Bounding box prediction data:
....................

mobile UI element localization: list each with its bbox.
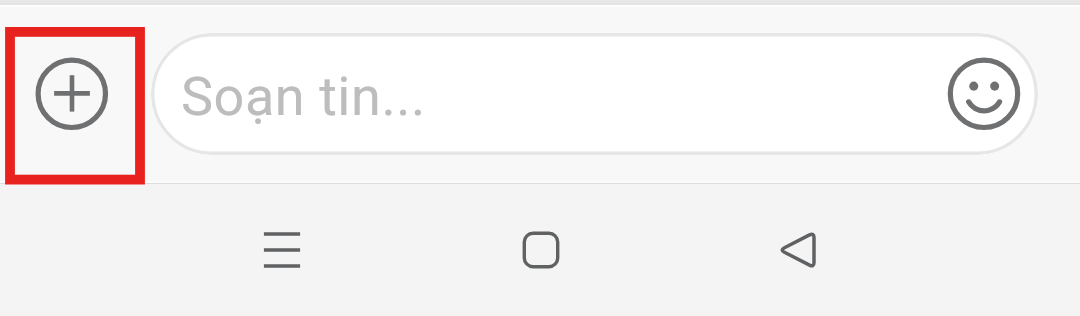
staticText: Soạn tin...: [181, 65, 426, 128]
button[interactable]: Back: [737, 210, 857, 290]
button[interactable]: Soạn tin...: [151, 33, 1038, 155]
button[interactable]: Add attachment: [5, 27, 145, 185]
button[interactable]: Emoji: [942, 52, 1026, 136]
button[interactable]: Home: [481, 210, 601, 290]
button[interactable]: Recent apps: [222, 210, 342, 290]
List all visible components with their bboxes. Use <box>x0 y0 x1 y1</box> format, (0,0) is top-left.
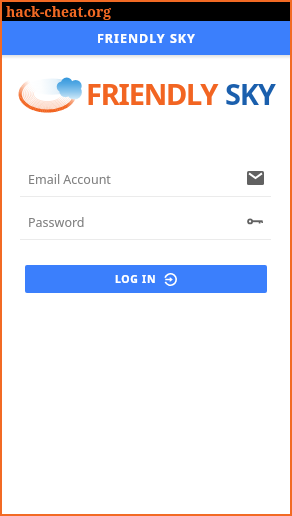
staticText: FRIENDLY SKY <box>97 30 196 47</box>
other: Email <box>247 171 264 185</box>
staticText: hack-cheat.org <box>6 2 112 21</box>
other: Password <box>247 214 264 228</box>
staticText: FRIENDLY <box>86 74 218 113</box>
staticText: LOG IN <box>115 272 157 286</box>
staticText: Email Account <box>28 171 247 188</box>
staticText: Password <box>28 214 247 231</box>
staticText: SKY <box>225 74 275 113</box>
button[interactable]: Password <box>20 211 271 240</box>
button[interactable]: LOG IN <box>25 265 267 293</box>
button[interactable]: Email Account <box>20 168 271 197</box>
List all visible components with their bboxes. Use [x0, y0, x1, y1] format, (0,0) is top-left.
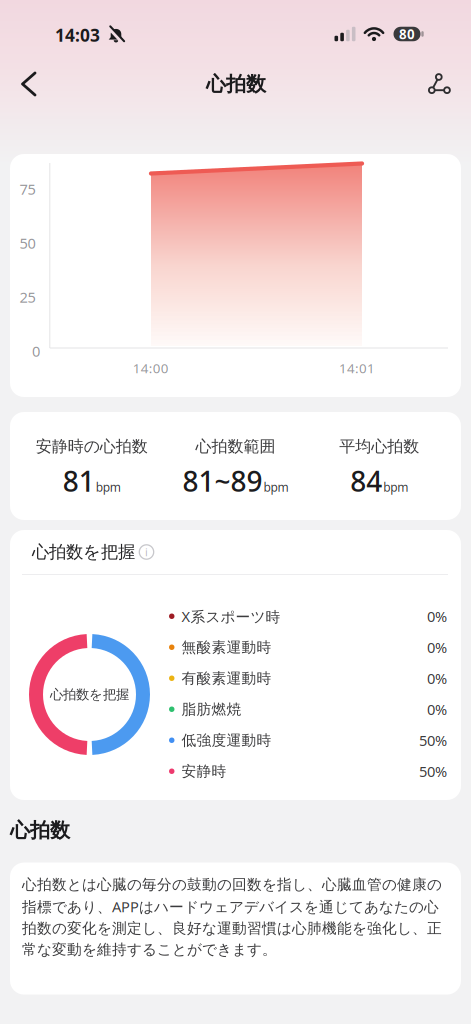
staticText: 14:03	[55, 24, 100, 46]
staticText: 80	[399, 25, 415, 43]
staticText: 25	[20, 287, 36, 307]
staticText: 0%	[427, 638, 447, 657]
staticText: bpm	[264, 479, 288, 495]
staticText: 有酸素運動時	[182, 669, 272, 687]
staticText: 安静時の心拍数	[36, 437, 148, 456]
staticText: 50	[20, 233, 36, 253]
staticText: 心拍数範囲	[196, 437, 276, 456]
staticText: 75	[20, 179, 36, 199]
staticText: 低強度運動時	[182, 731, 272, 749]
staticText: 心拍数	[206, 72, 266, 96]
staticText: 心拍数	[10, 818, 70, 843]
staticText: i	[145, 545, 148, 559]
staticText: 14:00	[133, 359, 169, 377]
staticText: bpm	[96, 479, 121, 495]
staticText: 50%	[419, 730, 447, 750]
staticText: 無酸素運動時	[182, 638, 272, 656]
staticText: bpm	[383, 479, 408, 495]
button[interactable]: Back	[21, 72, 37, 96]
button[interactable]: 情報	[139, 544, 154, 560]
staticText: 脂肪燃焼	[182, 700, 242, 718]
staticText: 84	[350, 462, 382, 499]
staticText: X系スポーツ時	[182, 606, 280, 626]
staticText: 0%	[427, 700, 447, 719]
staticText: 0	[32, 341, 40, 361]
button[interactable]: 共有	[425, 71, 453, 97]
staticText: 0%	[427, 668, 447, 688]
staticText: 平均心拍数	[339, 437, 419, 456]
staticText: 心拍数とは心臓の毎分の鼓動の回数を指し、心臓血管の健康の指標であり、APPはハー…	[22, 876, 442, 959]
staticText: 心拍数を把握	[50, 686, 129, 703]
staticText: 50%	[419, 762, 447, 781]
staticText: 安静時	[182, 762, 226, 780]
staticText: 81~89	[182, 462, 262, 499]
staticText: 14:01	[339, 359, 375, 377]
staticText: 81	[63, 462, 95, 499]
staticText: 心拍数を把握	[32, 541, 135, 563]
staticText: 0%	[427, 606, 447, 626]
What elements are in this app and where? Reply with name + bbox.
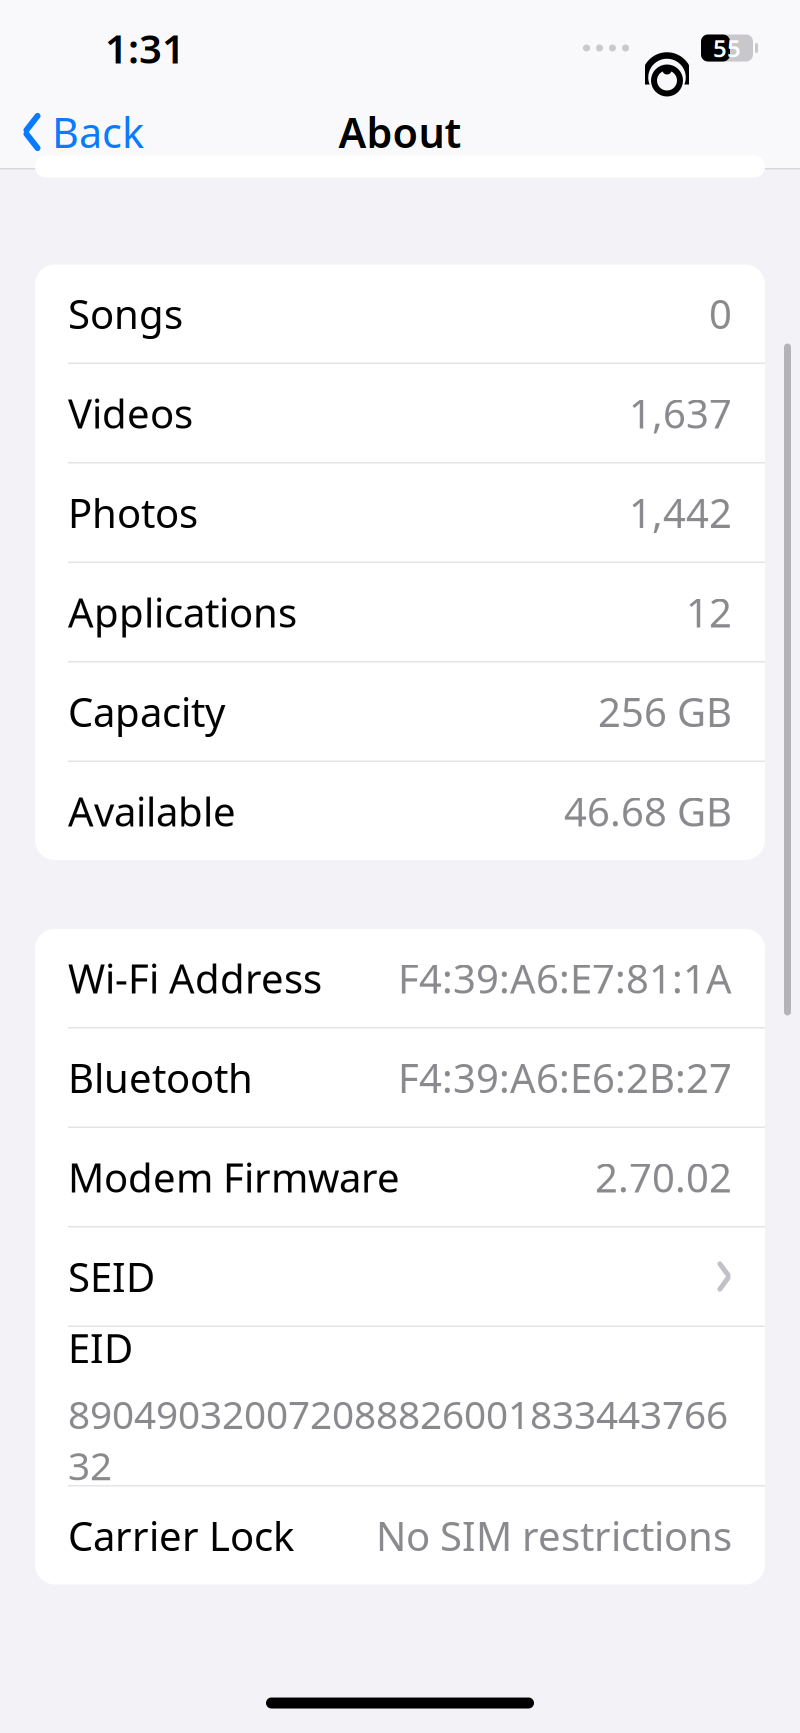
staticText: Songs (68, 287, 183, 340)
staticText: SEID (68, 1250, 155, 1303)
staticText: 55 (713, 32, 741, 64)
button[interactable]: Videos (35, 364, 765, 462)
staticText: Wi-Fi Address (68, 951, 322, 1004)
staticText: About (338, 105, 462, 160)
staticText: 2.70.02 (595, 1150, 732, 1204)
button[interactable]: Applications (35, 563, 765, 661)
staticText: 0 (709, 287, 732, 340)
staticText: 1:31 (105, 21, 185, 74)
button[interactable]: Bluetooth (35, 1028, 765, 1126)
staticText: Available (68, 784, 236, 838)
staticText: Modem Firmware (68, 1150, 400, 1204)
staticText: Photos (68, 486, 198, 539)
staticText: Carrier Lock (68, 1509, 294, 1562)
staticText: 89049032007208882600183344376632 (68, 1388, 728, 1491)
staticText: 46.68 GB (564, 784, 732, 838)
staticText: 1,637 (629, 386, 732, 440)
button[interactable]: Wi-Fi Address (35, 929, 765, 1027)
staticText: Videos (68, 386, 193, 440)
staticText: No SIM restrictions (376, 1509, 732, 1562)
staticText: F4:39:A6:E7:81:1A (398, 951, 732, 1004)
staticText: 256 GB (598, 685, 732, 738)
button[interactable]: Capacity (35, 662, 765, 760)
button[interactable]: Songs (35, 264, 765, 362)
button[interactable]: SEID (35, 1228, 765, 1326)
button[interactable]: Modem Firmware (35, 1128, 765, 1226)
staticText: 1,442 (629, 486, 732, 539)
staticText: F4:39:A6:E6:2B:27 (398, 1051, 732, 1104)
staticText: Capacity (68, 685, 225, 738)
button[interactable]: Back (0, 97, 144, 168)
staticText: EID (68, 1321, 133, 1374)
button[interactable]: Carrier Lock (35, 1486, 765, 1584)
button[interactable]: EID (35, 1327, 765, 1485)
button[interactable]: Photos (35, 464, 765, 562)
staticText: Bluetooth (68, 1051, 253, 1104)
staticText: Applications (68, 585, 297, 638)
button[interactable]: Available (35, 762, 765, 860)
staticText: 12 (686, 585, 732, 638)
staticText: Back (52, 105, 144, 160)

....................

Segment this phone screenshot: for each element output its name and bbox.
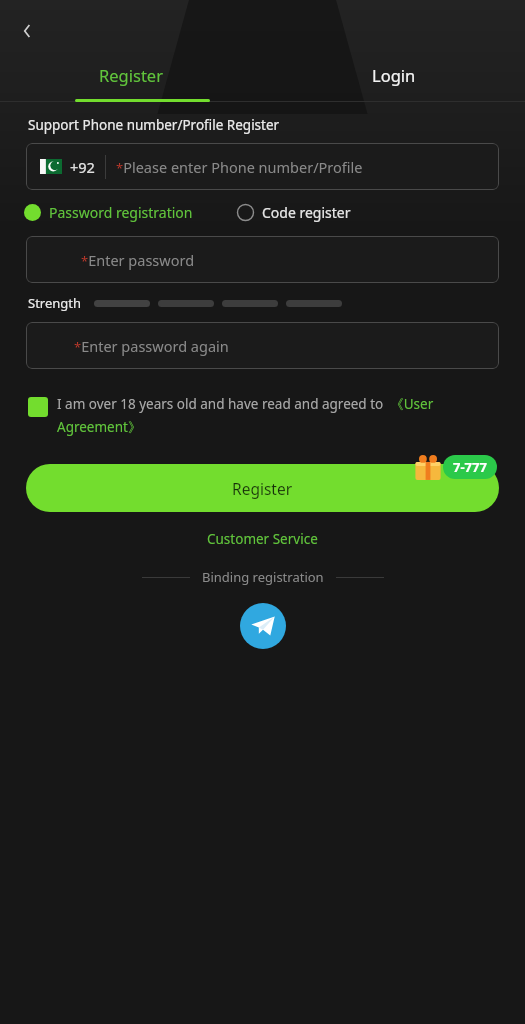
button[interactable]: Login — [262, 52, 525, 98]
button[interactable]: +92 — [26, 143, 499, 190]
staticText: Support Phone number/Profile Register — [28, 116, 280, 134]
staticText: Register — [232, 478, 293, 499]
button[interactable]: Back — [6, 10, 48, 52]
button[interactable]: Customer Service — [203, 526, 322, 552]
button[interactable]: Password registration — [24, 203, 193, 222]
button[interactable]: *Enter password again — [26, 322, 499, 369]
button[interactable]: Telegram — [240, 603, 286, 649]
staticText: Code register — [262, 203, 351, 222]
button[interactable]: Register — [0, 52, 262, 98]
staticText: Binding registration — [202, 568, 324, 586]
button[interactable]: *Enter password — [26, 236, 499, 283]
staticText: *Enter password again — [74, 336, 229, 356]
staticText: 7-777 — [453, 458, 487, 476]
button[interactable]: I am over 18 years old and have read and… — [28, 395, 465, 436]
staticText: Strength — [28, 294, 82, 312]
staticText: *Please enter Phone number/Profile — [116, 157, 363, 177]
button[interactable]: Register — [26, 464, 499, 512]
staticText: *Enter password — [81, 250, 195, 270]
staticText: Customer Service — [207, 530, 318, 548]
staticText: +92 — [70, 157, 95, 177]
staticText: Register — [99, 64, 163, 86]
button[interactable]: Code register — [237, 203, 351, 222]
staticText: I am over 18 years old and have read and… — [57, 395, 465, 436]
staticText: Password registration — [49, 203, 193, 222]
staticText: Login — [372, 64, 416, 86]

....................

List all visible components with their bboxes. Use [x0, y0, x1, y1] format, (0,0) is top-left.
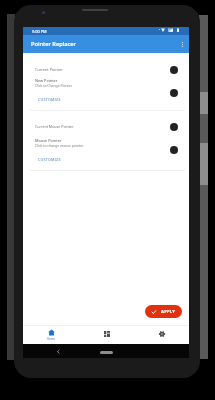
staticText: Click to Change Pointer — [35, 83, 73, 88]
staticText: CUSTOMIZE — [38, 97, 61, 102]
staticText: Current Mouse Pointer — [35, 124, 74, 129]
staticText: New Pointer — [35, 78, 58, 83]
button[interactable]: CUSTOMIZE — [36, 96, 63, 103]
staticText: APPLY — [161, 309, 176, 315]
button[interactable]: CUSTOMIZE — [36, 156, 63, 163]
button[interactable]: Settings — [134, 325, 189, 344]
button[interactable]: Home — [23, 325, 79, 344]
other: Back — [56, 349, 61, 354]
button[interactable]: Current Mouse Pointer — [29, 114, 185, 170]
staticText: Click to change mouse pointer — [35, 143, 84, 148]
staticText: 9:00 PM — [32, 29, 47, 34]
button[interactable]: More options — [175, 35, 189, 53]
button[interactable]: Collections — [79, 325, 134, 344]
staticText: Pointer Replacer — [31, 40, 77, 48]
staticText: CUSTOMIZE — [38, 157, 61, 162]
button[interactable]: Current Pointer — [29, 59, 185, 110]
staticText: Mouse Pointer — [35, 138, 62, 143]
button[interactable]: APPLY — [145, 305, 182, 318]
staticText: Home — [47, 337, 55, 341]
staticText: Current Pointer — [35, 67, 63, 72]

....................

**What to work on**
The exercise is to copy out every line above that has the word "Service" in it.

**Solution for this exercise**
button[interactable]: Customer Service — [203, 526, 322, 552]
staticText: Customer Service — [207, 530, 318, 548]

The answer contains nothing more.